Architected a FreeRTOS-based firmware for an electric vehicle's custom Battery Management System, coordinating cell monitoring, charging, fault detection, and safety-critical state transitions across concurrent tasks.
Developed STM32 firmware for the Powertrain Control Unit, processing accelerator and brake inputs via ADC with normalization, plausibility checks, and fault detection, then transmitting values over CAN for safe, real-time vehicle control.
Designed the dashboard firmware with I²C I/O handling, CAN decoding, and real-time UI updates, adding fault indicators (IMD, BMS) and a Ready-to-Drive buzzer synchronized with the BMS state machine.
Implemented a circular buffer for high-throughput CAN logging, ensuring lossless real-time telemetry storage with minimal memory usage and providing persistent data for post-race analysis and debugging.
Extended Pintos OS by implementing a priority scheduler, kernel-mode synchronization primitives (locks, semaphores, alarm clock), and a UNIX-style file system with caching and hierarchical directories.

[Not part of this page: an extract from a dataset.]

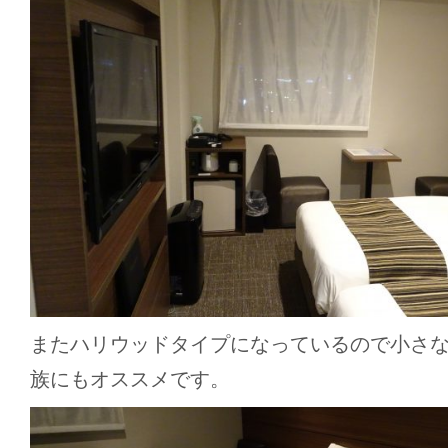
またハリウッドタイプになっているので小さ
族にもオススメです。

Developed a secure file-sharing platform in Go with user authentication, AES/RSA encryption, and revocable access control, enabling safe collaboration across multiple users.
Fine-tuned a BERT model to classify corporate sustainability statements as genuine or greenwashing, achieving 99% accuracy and highlighting linguistic markers that distinguish authentic impact from vague claims.
Built a machine learning pipeline on FIA/WEC lap data, engineering features like start position and speed efficiency; trained Random Forest models achieving ~70% accuracy and an AUC of 0.82.
Implemented a nanoGPT-style Transformer in PyTorch to evaluate in-context morphological learning, training a 10M-parameter model that achieved 63.5% accuracy on validation tasks across 18 transformations.